Power of attorney & advance directives

These documents answer one urgent question: if your loved one can't make or voice their own decisions, who can — and how do their wishes get honored? Getting them right is one of the kindest, most practical things a family can do.

Two kinds of authority: a financial power of attorney handles money and property; a health care power of attorney plus an advance directive handle medical decisions and treatment wishes. Set them up while your loved one still has capacity — afterward, the only option may be court.

Financial power of attorney: durable vs. springing

A financial power of attorney lets a trusted "agent" manage money, property, and bills. Both Kansas and Missouri recognize a durable POA — one that stays in effect even after the person becomes incapacitated (the whole point). Some are written as "springing," meaning they only take effect once a doctor certifies incapacity; that adds a step and can cause delays, which is why many attorneys favor an immediate durable POA with a trustworthy agent. Missouri law also requires specific "durable" language, or the POA won't survive incapacity.

The single most important decision here isn't legal — it's who you name. Pick someone honest, organized, and willing.

Health care power of attorney

This names a health care agent (or proxy) to make medical decisions when your loved one can't — choosing doctors, consenting to or declining treatment, and more.

Advance directive / living will

An advance directive records wishes about life-sustaining treatment. Terminology differs by state: Kansas uses "living will" (under the Natural Death Act); Missouri uses a "Health Care Directive" and a "declaration concerning death-prolonging procedures." For someone who is seriously ill, TPOPP (the KS/MO POLST program) goes a step further, turning wishes into portable medical orders signed by a physician. See our essential documents guide for the full set.

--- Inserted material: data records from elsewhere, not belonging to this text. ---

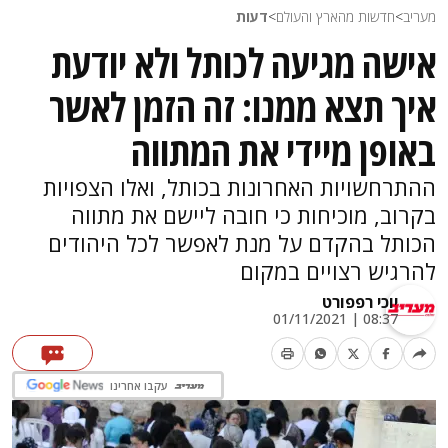
מעריב
>
חדשות מהארץ והעולם
>
דעות
אישה מגיעה לכותל ולא יודעת
איך תצא ממנו: זה הזמן לאשר
באופן מיידי את המתווה
ההתרחשויות האחרונות בכותל, ואלו הצפויות
בקרוב, מוכיחות כי חובה ליישם את מתווה
הכותל בהקדם על מנת לאפשר לכל היהודים
להרגיש רצויים במקום
יוכי רפפורט
08:37 | 01/11/2021
עקבו אחרינו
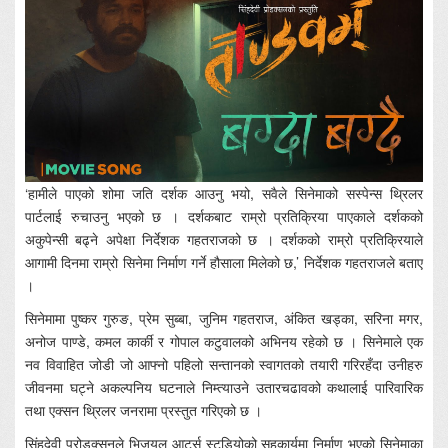
‘हामीले पाएको शोमा जति दर्शक आउनु भयो, सवैले सिनेमाको सस्पेन्स थ्रिलर
पार्टलाई रुचाउनु भएको छ । दर्शकबाट राम्रो प्रतिक्रिया पाएकाले दर्शकको
अकुपेन्सी बढ्ने अपेक्षा निर्देशक गहतराजको छ । दर्शकको राम्रो प्रतिक्रियाले
आगामी दिनमा राम्रो सिनेमा निर्माण गर्ने हौसाला मिलेको छ,’ निर्देशक गहतराजले बताए
।
सिनेमामा पुष्कर गुरुङ, प्रेम सुब्बा, जुनिम गहतराज, अंकित खड्का, सरिना मगर,
अनोज पाण्डे, कमल कार्की र गोपाल कटुवालको अभिनय रहेको छ । सिनेमाले एक
नव विवाहित जोडी जो आफ्नो पहिलो सन्तानको स्वागतको तयारी गरिरहँदा उनीहरु
जीवनमा घट्ने अकल्पनिय घटनाले निम्त्याउने उतारचढावको कथालाई पारिवारिक
तथा एक्सन थ्रिलर जनरामा प्रस्तुत गरिएको छ ।
सिंहदेवी प्रोडक्सनले भिजुयल आर्ट्स स्टुडियोको सहकार्यमा निर्माण भएको सिनेमाका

Why this keeps you out of court

Without these documents, if your loved one loses capacity, family may have to ask a court for guardianship (over personal/health decisions) or conservatorship (over finances). Both states treat that as a last resort — it's public, can be costly and slow, and a judge, not your family, decides. Good powers of attorney and directives usually make it unnecessary.

Getting them done

Free official forms are available — Kansas Legal Services and KDHE in Kansas; The Missouri Bar in Missouri (booklets at 573-635-4128). Follow each form's signing, witnessing, and notarization instructions, then give copies to the named agents and the doctor. For anything complex, a licensed elder-law attorney is worth it.

This guide is general information, not legal advice, and it doesn't create an attorney-client relationship. Laws and forms change and vary by situation — consult a licensed Kansas or Missouri elder-law attorney for your specific needs.